* [TASK ITEM]: For the string "Inviting", search the entries below and copy every line where it appears.

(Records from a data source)
>>>
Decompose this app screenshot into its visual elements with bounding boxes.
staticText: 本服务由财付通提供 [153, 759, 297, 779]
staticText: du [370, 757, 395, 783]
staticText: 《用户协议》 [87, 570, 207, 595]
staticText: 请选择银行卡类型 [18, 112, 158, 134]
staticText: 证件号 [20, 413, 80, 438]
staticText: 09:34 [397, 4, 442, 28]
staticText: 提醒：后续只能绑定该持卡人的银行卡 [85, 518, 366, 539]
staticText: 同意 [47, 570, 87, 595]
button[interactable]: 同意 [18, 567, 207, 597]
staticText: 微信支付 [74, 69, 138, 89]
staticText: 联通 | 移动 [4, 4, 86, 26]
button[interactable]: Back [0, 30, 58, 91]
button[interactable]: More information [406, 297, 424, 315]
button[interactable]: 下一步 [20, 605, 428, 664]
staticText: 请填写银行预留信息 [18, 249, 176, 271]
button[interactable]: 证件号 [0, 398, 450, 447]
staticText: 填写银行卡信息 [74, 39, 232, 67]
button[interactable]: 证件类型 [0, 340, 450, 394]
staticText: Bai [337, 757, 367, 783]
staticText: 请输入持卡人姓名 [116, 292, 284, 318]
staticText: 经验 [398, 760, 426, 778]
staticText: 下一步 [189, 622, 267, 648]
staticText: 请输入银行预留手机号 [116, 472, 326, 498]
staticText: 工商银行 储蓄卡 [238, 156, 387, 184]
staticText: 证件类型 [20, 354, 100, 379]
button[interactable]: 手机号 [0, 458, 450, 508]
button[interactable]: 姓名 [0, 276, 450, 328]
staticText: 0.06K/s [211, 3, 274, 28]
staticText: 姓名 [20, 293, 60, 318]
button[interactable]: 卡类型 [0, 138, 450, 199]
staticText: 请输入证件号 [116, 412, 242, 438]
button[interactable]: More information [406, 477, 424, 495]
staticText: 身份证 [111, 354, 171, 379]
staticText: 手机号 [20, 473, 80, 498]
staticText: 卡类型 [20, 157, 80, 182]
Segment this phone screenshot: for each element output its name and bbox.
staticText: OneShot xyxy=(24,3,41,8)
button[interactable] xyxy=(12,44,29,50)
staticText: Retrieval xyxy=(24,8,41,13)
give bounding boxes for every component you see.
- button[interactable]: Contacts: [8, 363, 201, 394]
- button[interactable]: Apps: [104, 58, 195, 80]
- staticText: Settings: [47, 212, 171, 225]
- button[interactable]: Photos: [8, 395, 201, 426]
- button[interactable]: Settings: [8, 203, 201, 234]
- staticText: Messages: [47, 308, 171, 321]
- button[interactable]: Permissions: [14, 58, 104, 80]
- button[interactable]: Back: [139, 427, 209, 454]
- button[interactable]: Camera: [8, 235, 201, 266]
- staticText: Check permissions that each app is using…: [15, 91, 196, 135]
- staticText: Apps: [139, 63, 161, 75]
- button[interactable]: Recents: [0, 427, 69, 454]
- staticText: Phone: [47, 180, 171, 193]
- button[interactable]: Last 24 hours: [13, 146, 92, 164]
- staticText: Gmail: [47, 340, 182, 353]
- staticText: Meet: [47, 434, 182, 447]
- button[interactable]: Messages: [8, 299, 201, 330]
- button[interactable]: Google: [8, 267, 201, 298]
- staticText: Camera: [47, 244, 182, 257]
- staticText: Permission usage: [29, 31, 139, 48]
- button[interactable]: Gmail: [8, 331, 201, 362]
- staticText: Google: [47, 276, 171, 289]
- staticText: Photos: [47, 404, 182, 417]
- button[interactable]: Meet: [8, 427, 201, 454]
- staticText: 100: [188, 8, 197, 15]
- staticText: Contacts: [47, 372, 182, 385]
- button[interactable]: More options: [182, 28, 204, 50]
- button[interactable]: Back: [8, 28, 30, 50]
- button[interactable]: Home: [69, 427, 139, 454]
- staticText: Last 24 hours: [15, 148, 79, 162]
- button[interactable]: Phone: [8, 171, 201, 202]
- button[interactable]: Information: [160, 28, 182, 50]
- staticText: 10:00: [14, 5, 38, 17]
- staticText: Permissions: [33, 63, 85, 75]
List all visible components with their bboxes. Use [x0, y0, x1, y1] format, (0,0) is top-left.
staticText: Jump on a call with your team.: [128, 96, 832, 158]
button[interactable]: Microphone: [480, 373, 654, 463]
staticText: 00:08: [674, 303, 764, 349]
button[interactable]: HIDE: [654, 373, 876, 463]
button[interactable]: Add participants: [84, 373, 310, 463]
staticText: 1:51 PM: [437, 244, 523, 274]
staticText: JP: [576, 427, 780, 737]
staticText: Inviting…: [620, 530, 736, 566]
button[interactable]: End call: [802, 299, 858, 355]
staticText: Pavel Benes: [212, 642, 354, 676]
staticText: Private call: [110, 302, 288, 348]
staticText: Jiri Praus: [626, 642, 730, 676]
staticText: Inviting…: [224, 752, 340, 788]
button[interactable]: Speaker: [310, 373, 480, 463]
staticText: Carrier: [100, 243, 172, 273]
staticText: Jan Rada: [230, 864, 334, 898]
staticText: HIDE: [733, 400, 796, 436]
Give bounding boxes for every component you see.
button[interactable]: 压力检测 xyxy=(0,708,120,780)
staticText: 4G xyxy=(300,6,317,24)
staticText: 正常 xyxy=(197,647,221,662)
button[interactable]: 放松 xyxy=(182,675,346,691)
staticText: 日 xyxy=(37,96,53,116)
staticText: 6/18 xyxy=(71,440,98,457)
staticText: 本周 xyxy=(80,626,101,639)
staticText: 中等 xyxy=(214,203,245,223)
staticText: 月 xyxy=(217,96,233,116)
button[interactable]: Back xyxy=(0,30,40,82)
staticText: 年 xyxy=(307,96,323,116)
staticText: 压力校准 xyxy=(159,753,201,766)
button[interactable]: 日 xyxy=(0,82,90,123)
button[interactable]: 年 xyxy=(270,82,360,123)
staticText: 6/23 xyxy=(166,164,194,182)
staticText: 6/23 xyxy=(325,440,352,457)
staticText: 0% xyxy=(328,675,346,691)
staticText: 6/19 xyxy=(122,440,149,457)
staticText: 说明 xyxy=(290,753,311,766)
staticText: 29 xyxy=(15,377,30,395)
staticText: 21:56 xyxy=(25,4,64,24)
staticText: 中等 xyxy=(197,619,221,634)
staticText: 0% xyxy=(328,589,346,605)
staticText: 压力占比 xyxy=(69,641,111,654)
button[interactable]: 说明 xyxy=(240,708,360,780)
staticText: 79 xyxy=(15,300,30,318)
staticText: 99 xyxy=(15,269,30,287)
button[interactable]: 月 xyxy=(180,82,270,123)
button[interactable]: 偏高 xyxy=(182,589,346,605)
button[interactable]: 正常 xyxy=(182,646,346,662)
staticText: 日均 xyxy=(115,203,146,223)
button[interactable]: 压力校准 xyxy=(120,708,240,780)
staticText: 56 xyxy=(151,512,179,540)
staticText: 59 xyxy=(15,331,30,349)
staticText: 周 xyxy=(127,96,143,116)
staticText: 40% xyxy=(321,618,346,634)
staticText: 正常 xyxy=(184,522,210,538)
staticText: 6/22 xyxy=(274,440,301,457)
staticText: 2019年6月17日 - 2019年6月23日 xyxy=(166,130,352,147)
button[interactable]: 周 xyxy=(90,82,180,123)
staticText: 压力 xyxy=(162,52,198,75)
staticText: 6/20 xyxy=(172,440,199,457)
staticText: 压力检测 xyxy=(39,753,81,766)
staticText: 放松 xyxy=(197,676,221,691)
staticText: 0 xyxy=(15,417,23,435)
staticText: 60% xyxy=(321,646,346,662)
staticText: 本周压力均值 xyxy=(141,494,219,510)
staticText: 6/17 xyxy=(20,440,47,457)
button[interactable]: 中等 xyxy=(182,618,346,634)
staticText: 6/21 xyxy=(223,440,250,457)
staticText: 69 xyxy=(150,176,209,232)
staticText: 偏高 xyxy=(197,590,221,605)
<<<
* [OUTPUT FOR THIS EXERCISE]:
staticText: Inviting…: [620, 530, 736, 566]
staticText: Inviting…: [224, 752, 340, 788]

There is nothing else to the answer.